Visually, the series is patterned after the classic concept art Ralph McQuarrie created for the original films. Watch just the first 30 seconds of Spark of Rebellion, and you’ll see not only the obligatory series-starting shot of a Star Destroyer overhead, but multiple scenes that could’ve come from McQuarrie’s sketchbook, featuring sweeping vistas with small, isolated figures in the foreground. It’s a less technically impressive but more stylish look than we’ve seen from Star Wars — more Miyazaki than Industrial Light & Magic.
Whether one considers them homages or mandatory adaptations of the franchise’s visual language, some of the cartoon’s touches — the screen wipes between scenes, the elongating lines of hyperspace — are window dressing that even the worst Star Wars properties included. The best attributes Rebels borrows — the ones that make those visual flourishes so fulfilling — are the original trilogy’s tone and pacing. The action scenes are well-choreographed, and the script captures the spirit of adventure from “Flash Gordon” serials that Lucas sought to bring to big-screen sci-fi.
Rebels is, mercifully, much more lighthearted than Episodes V and VI and the Clone Wars cartoon. There’s no shortage of nightmare fuel in the original trilogy — Darth Vader, the Death Stars, the interrogation droid, the dianoga in the garbage compactor, carbonite freezing, the Sarlacc pit — but the sad and scary stuff was always leavened with lighthearted banter. The Empire was a cross between ruthless, racist efficiency and amusing incompetence, ruling the galaxy with an iron fist despite its soldiers’ inability to hit anyone with a blaster. Rebels straddles the same line, combining clueless stormtroopers and more formidable adversaries like the Inquisitor and Imperial Security Bureau Agent Kallus, who continues a regrettable naming convention for Star Wars villains.3
This is, ostensibly, a show for the 6- to 14-year-old kids that Disney XD targets, but unlike The Phantom Menace, it’s not too dumbed-down for adult viewers. The comedy comes from capable writing, not battle droids saying “roger roger,” slapsticky sidekicks, or stilted dialogue. Its strengths lie in what Abrams regards as the roots of the original trilogy’s success: emotion, not explanation. Ezra’s powers are largely implied. He senses danger instants before it arrives and leaps like a champion long jumper, but he doesn’t deliver any monologues about how he’s always been different. And when Kanan gives Ezra the “surrounds us and penetrates us” speech, he blessedly omits any mention of midi-chlorians.

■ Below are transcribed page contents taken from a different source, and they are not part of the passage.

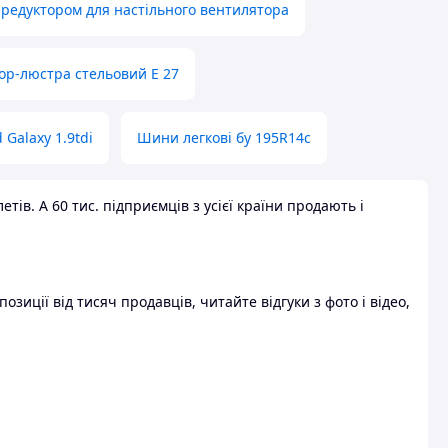
 редуктором для настільного вентилятора
ор-люстра стельовий E 27
 Galaxy 1.9tdi
Шини легкові бу 195R14c
ів. А 60 тис. підприємців з усієї країни продають і
зиції від тисяч продавців, читайте відгуки з фото і відео,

Ever since the announcement that Abrams would direct Episode VII, fans have wondered whether he would ruin Star Wars. That line of speculation never made much sense: If the prequels couldn’t kill Star Wars, nothing could. The worst Disney could do was fail to restore the franchise to its former luster — in which case the series wouldn’t be worse off than it was before the sale. Fortunately, Star Wars Rebels is a solid first salvo in the campaign to rehabilitate the brand. Other than Ezra’s early resemblance to Aladdin and some suspiciously prominent product placement for Star Tours, Rebels doesn’t feel like Disney-style Star Wars. It feels like Star Wars before the series ran off the rails.